# EZ Detail wheel brush



## lois97 (Jul 1, 2006)

Hi ,just used my EZ detail wheel brush for the 1st time, its the dogs danglies chaps bit messy when pulling back but for deep rims its mega:thumb: 
cheers Lee


----------



## Detail My Ride (Apr 19, 2006)

Yup used it on a Beamer at the C+S day and its very very good, i'm still getting round to buying one!


----------



## Andrew M (Nov 17, 2006)

Glad to read that it is OK, ordered one from the States last night so am looking forward to it arriving now. Doesn't seem to matter which make of brush I use, I always seem to get splattered when doing the wheels. I have been very pleased with the OXO brushes but thought I should try the EZ as well.


----------



## Bigpikle (May 21, 2007)

Andrew M said:


> Glad to read that it is OK, ordered one from the States last night so am looking forward to it arriving now. Doesn't seem to matter which make of brush I use, I always seem to get splattered when doing the wheels. I have been very pleased with the OXO brushes but thought I should try the EZ as well.

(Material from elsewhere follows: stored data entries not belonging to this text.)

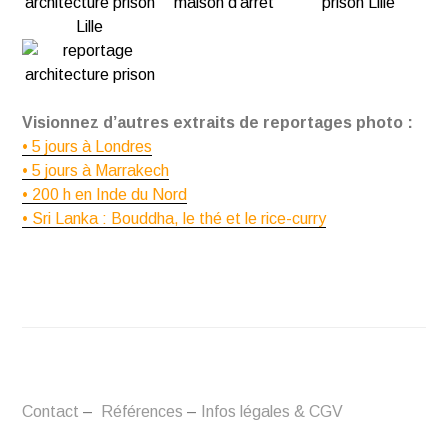
Visionnez d’autres extraits de reportages photo :
• 5 jours à Londres
• 5 jours à Marrakech
• 200 h en Inde du Nord
• Sri Lanka : Bouddha, le thé et le rice-curry
Contact
–
Références
–
Infos légales & CGV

can I ask where you ordered from? I havent found anywhere that makes it cheap enough to bother yet?


----------



## Detail My Ride (Apr 19, 2006)

Bigpikle,

Forget the price, if i paid £100 for one it would be worth every penny. I think the cheapest i've found is around £14-£15.


----------



## lois97 (Jul 1, 2006)

Speak to Ron at Motorgeek or check out his home page:thumb:


----------



## Tiauguinho (May 1, 2007)

Autogeek.net has them as well. They even sell them by the bulk I think. I bought a Meguiars Wheel Brush, very happy with it, but gets annoying when i get my arms all splattered with the dirt. I'm going to a custom made splatter protector to solve this problem.


----------



## hutchingsp (Apr 15, 2006)

The metal free wheel brushes from The Polishing Company are great for deep wheels - they cost a little more but there is literally zero spatter.


----------



## Andrew M (Nov 17, 2006)

Bidpikle, I have ordered then off Autogeek, $39.99 for 2, Must admit I haven't looked to see what they cost in the UK, it was just that I was ordering some other bits and was nosing around the site looking for things I don't have yet. 

Am looking forward to getting the EZ and trying it out.

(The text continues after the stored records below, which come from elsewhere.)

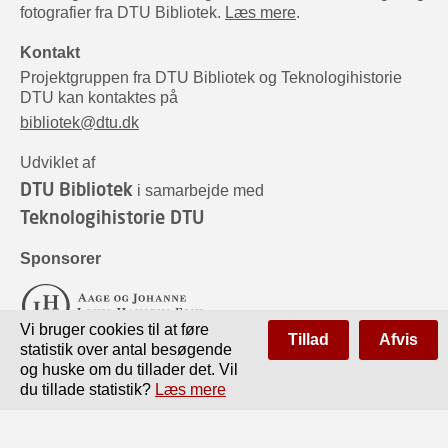
fotografier fra DTU Bibliotek.
Læs mere
.
Kontakt
Projektgruppen fra DTU Bibliotek og Teknologihistorie
DTU kan kontaktes på
bibliotek@dtu.dk
Udviklet af
DTU Bibliotek
i samarbejde med
Teknologihistorie DTU
Sponsorer
Vi bruger cookies til at føre
Tillad
Afvis
statistik over antal besøgende
og huske om du tillader det. Vil
du tillade statistik?
Læs mere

The Polishing Company brushes are about the only ones I haven't tried yet but certainly look good.


----------



## CosmicPag (Jun 17, 2007)

Can anybody post a picture of one please?

Thanks

:newbie:


----------



## Bigpikle (May 21, 2007)

CosmicPag said:


> Can anybody post a picture of one please?
> 
> Thanks
> 
> :newbie:


another full review here

http://www.detailingworld.co.uk/forum/showthread.php?t=34425


----------



## CosmicPag (Jun 17, 2007)

Thanks mate:thumb:


----------



## Bigpikle (May 21, 2007)

I just received mine last week from motorgeek (excellent service :thumb and it is SUPERB!

As already said, it does spray a bit when you pull it out of the wheel, but it did a superb job of completely cleaning inside the rims in just a couple of minutes. If anything it is almost too bendy as I needed to straighten it a few times as I went along, but it gets into all the hard to reach places.

Quite simply the best cleaning tool I have bought yet - everyone needs one of these :thumb:


----------



## ianFRST (Sep 19, 2006)

i ordered one of these yesterday, i hope its as good as people say, as this willbe my 4 or 5th wheel brush try out, lol

i think ill be getting the ones from the polishing company eventually, doh


----------



## Neil_Ireland (Jun 10, 2006)

I got one last week, to be honest I'm not that impressed with it...

No matter how much you scrub the dirt is not completely removed, I think there is not enough bristles and are maybe too soft. The shaft bends when pressure is applied to try and scrub the dirt away. I still need to follow up with an old wash mitt  

I have tried two meguiars brushes, the flash sheepskin brush and now the ez-detail brush.

Neil.


----------



## viperfire (Apr 10, 2007)

Neil_Ireland said:


> I got one last week, to be honest I'm not that impressed with it...
> 
> No matter how much you scrub the dirt is not completely removed, I think there is not enough bristles and are maybe too soft. The shaft bends when pressure is applied to try and scrub the dirt away. I still need to follow up with an old wash mitt
> 
> ...


I haven't had many pleasant experiences with wheel brushes either. I find the megs microfibre washmitt more effective that any wheel brush i've tried. 
Also it feels good to know it won't damage the wheel, which i think is a bit of a lottery with brushes


----------



## R30 (Oct 30, 2005)

I have one of these and was gutted when the rubber tip worked loose after getting caught in the guards around the edge of the brake discs. 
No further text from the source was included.